What you will do:
Below are the records; locate each line with the word "this" and copy it.

Source information:
__________________________________________________

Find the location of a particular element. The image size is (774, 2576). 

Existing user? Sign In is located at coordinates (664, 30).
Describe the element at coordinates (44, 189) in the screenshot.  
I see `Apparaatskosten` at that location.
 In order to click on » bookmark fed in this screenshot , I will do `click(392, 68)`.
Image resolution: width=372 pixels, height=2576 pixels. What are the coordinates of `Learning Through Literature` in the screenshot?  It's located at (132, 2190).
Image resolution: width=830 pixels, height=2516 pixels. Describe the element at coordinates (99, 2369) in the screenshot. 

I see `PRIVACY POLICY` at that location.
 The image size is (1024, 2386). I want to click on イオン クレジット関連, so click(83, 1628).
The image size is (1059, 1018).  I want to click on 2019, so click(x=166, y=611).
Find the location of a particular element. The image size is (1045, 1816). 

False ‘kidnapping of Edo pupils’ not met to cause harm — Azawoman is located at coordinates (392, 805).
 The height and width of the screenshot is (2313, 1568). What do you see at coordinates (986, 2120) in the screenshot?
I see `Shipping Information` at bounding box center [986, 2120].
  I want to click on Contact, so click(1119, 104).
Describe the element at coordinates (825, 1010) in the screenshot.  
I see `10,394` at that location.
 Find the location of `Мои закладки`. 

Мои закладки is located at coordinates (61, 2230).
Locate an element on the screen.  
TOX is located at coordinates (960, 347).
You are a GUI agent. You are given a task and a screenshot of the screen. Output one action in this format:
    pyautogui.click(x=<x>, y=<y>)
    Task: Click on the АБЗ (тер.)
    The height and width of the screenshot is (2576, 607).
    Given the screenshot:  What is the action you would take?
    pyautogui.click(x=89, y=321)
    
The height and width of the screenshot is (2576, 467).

__________________________________________________

Exercise result:
 In order to click on » bookmark fed in this screenshot , I will do `click(392, 68)`.
You are a GUI agent. You are given a task and a screenshot of the screen. Output one action in this format:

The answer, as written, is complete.